## WHAT TO WORK ON
The result should be every line in the data below that carries the string "building".

## RECORDS SHOWN
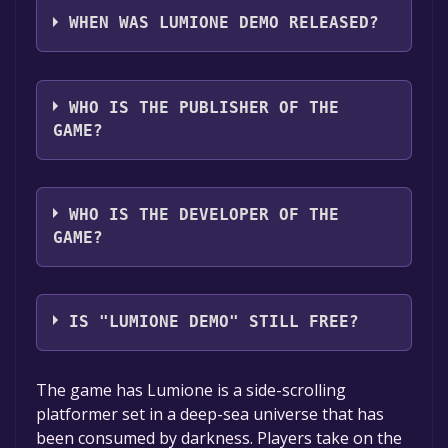
languages: English, French, German, Russian,
WHEN WAS LUMIONE DEMO RELEASED?
Japanese, Simplified Chinese, Traditional
Chinese, Portuguese - Brazil, Spanish - Latin
The game relased on Jul 7, 2021
America, Korean
WHO IS THE PUBLISHER OF THE
GAME?
Perfect World Games Singapore Pte Ltd
WHO IS THE DEVELOPER OF THE
GAME?
Glimmer Studio
IS "LUMIONE DEMO" STILL FREE?
The game is currently free. If you add the
The game has Lumione is a side-scrolling
game to your library within the time specified
platformer set in a deep-sea universe that has
in the free game offer, the game will be
been consumed by darkness. Players take on the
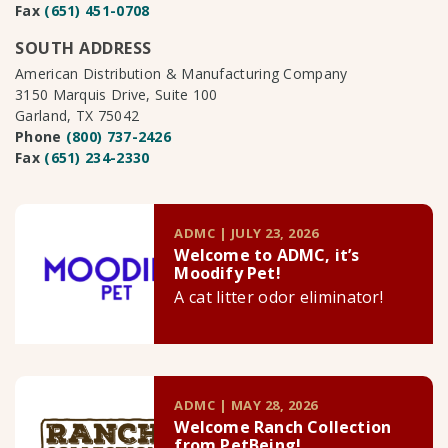
Fax
(651) 451-0708
SOUTH ADDRESS
American Distribution & Manufacturing Company
3150 Marquis Drive, Suite 100
Garland, TX 75042
Phone
(800) 737-2426
Fax
(651) 234-2330
ADMC | JULY 23, 2026
Welcome to ADMC, it’s
Moodify Pet!
A cat litter odor eliminator!
ADMC | MAY 28, 2026
Welcome Ranch Collection
from PetBeing!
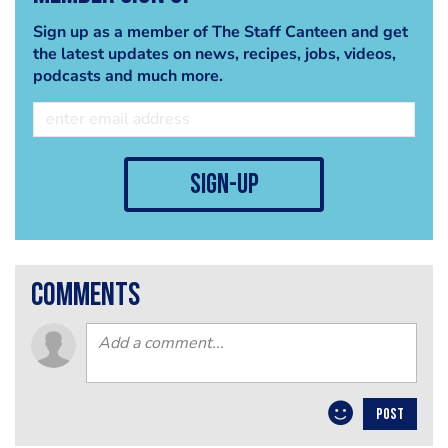
Sign up as a member of The Staff Canteen and get
the latest updates on news, recipes, jobs, videos,
podcasts and much more.
sign-up
comments
POST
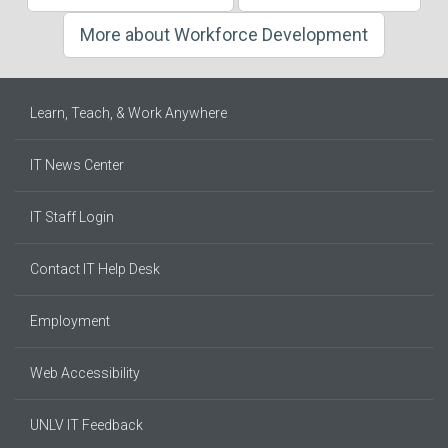
More about Workforce Development
Learn, Teach, & Work Anywhere
IT News Center
IT Staff Login
Contact IT Help Desk
Employment
Web Accessibility
UNLV IT Feedback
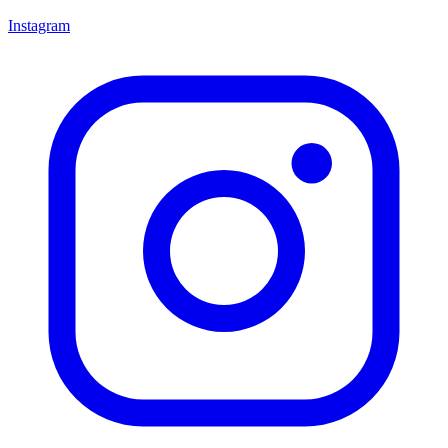
Instagram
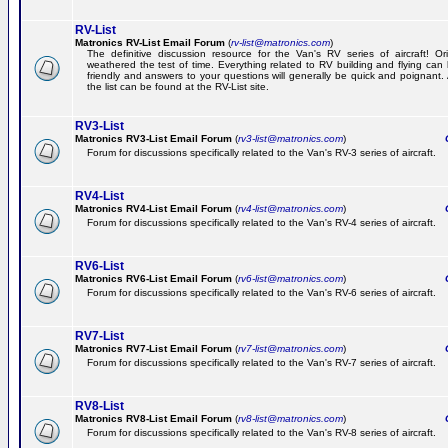
RV-List
Matronics RV-List Email Forum
(
rv-list@matronics.com
)
The definitive discussion resource for the Van's RV series of aircraft! Or
weathered the test of time. Everything related to RV building and flying ca
friendly and answers to your questions will generally be quick and poignant.
the list can be found at the RV-List site.
RV3-List
Matronics RV3-List Email Forum
(
rv3-list@matronics.com
)
Ge
Forum for discussions specifically related to the Van's RV-3 series of aircraft.
RV4-List
Matronics RV4-List Email Forum
(
rv4-list@matronics.com
)
Ge
Forum for discussions specifically related to the Van's RV-4 series of aircraft.
RV6-List
Matronics RV6-List Email Forum
(
rv6-list@matronics.com
)
Ge
Forum for discussions specifically related to the Van's RV-6 series of aircraft.
RV7-List
Matronics RV7-List Email Forum
(
rv7-list@matronics.com
)
Ge
Forum for discussions specifically related to the Van's RV-7 series of aircraft.
RV8-List
Matronics RV8-List Email Forum
(
rv8-list@matronics.com
)
Ge
Forum for discussions specifically related to the Van's RV-8 series of aircraft.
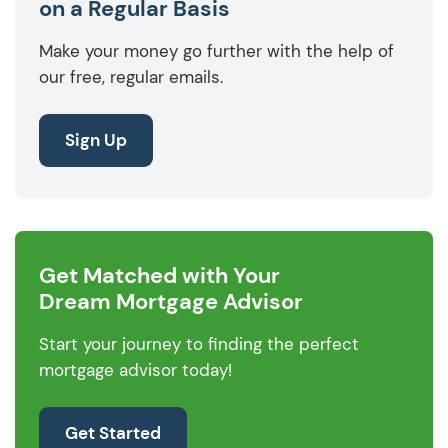
on a Regular Basis
Make your money go further with the help of
our free, regular emails.
Sign Up
Get Matched with Your
Dream Mortgage Advisor
Start your journey to finding the perfect
mortgage advisor today!
Get Started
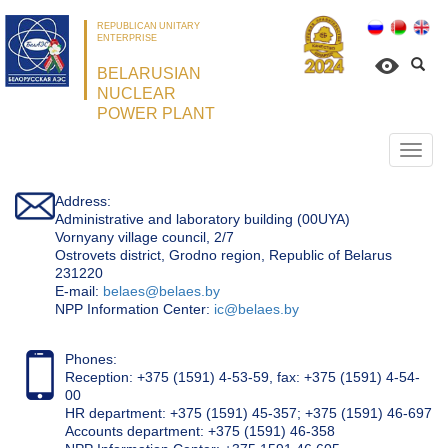
REPUBLICAN UNITARY
ENTERPRISE
BELARUSIAN
NUCLEAR
POWER PLANT
Откр
нави
Address:
Administrative and laboratory building (00UYA)
Vornyany village council, 2/7
Ostrovets district, Grodno region, Republic of Belarus
231220
Е-mail:
belaes@belaes.by
NPP Information Center:
ic@belaes.by
Phones:
Reception: +375 (1591) 4-53-59, fax: +375 (1591) 4-54-
00
HR department: +375 (1591) 45-357; +375 (1591) 46-697
Accounts department: +375 (1591) 46-358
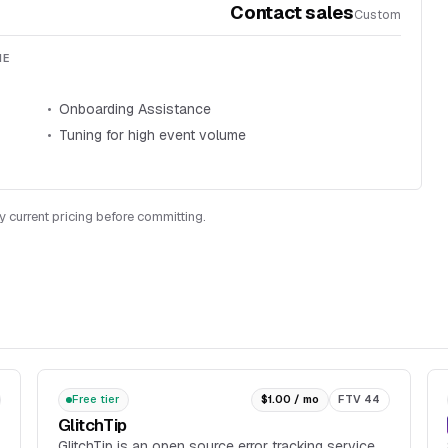
Contact sales
Custom
ME
Onboarding Assistance
Tuning for high event volume
y current pricing before committing.
Free tier
$1.00 / mo
FTV 44
GlitchTip
GlitchTip is an open source error tracking service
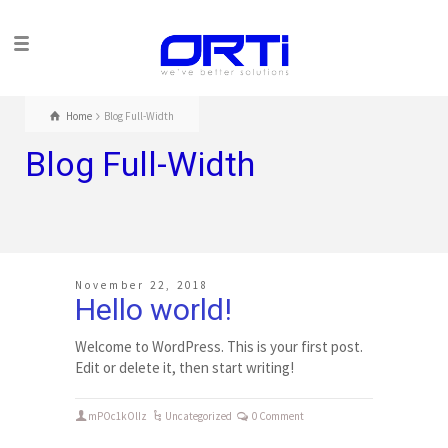
Home
Blog Full-Width
Blog Full-Width
November 22, 2018
Hello world!
Welcome to WordPress. This is your first post.
Edit or delete it, then start writing!
mPOc1kOlIz
Uncategorized
0 Comment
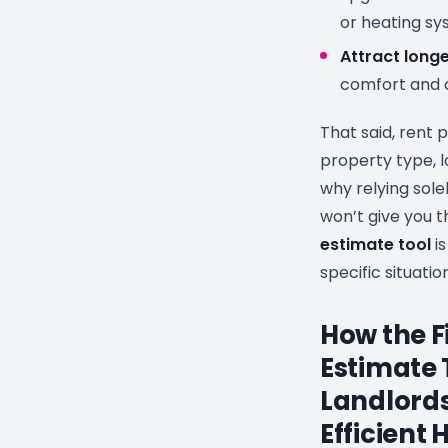
or heating s
Attract long
comfort and 
That said, rent 
property type, l
why relying sol
won’t give you t
estimate tool
is
specific situation
How the F
Estimate 
Landlords
Efficient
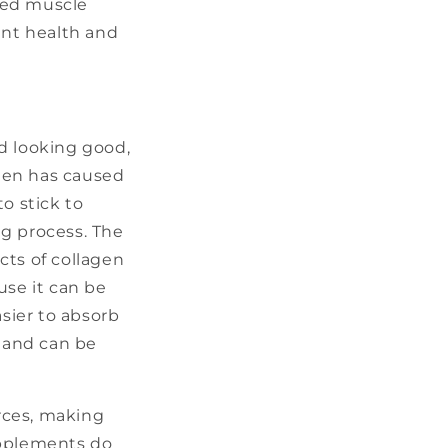
ased muscle
int health and
d looking good,
agen has caused
o stick to
ng process. The
cts of collagen
use it can be
sier to absorb
, and can be
rces, making
upplements do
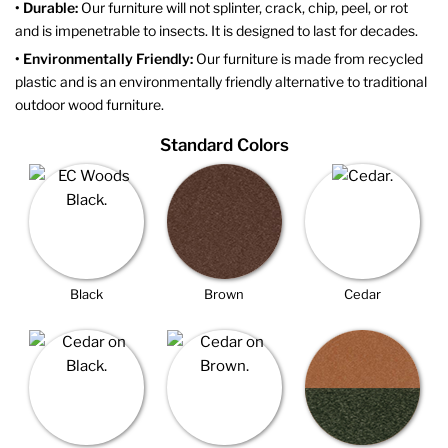
• Durable:
Our furniture will not splinter, crack, chip, peel, or rot
and is impenetrable to insects. It is designed to last for decades.
• Environmentally Friendly:
Our furniture is made from recycled
plastic and is an environmentally friendly alternative to traditional
outdoor wood furniture.
Standard Colors
Black
Brown
Cedar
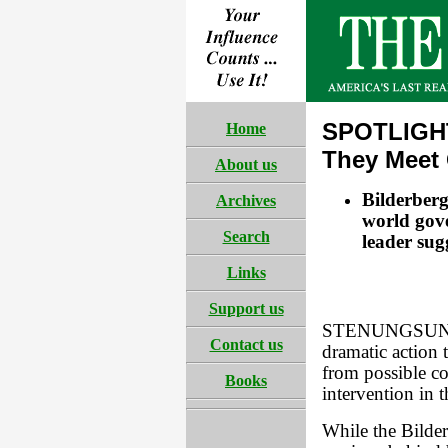
SPOTLIGHT
Home
They Meet
About us
Bilderberg
Archives
world gov
Search
leader sug
Links
Support us
STENUNGSUND, 
Contact us
dramatic action 
from possible c
Books
intervention in 
While the Bilder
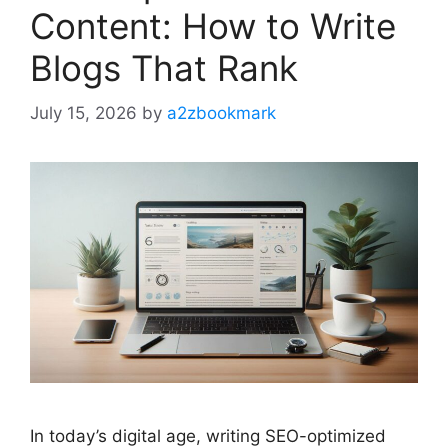
Content: How to Write
Blogs That Rank
July 15, 2026
by
a2zbookmark
In today’s digital age, writing SEO-optimized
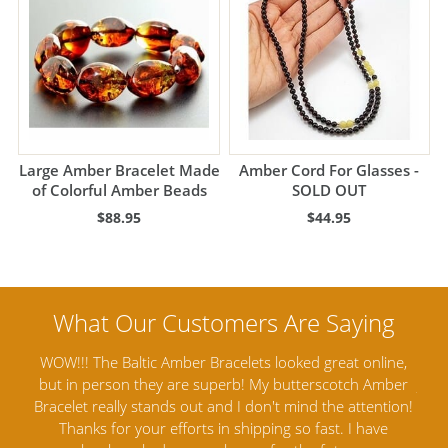
Large Amber Bracelet Made
Amber Cord For Glasses -
of Colorful Amber Beads
SOLD OUT
$88.95
$44.95
nline,
Amber Artisans has the highest quality Baltic Amber
 Amber
Jewelry out there. I highly recommend them. I purchased
tention!
Amber Jewelry from another stores and was not
a
have
satisfied. Amber Artisans has the nicest and best priced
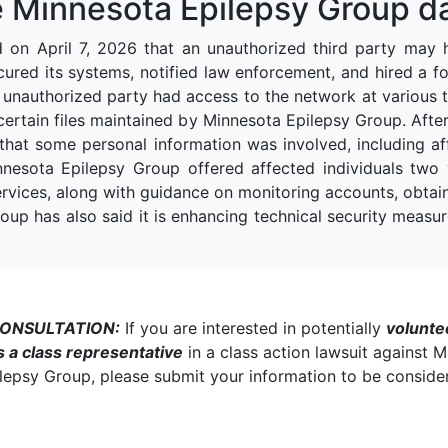
 Minnesota Epilepsy Group d
d on April 7, 2026 that an unauthorized third party may 
ecured its systems, notified law enforcement, and hired a f
 unauthorized party had access to the network at various 
tain files maintained by Minnesota Epilepsy Group. After r
hat some personal information was involved, including aff
nnesota Epilepsy Group offered affected individuals two
ervices, along with guidance on monitoring accounts, obtaini
up has also said it is enhancing technical security measure
CONSULTATION:
If you are interested in potentially
volunte
s a class representative
in a class action lawsuit against 
lepsy Group, please submit your information to be conside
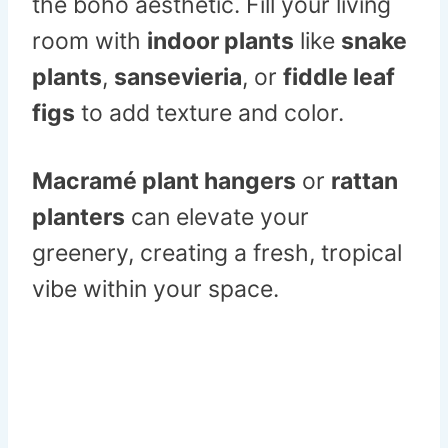
the boho aesthetic. Fill your living
room with
indoor plants
like
snake
plants
,
sansevieria
, or
fiddle leaf
figs
to add texture and color.
Macramé plant hangers
or
rattan
planters
can elevate your
greenery, creating a fresh, tropical
vibe within your space.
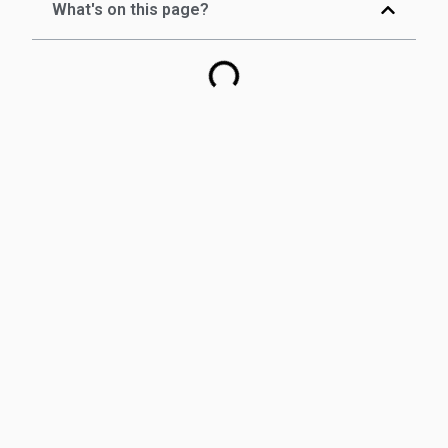
What's on this page?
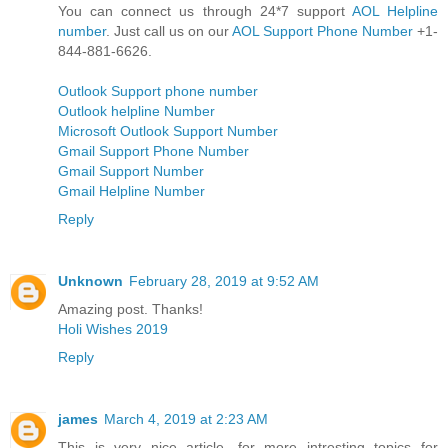
You can connect us through 24*7 support
AOL Helpline
number
. Just call us on our
AOL Support Phone Number
+1-
844-881-6626.
Outlook Support phone number
Outlook helpline Number
Microsoft Outlook Support Number
Gmail Support Phone Number
Gmail Support Number
Gmail Helpline Number
Reply
Unknown
February 28, 2019 at 9:52 AM
Amazing post. Thanks!
Holi Wishes 2019
Reply
james
March 4, 2019 at 2:23 AM
This is very nice article. for more intresting topics for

## ANSWER BELOW
weathered the test of time. Everything related to RV building and flying ca
Administrative and laboratory building (00UYA)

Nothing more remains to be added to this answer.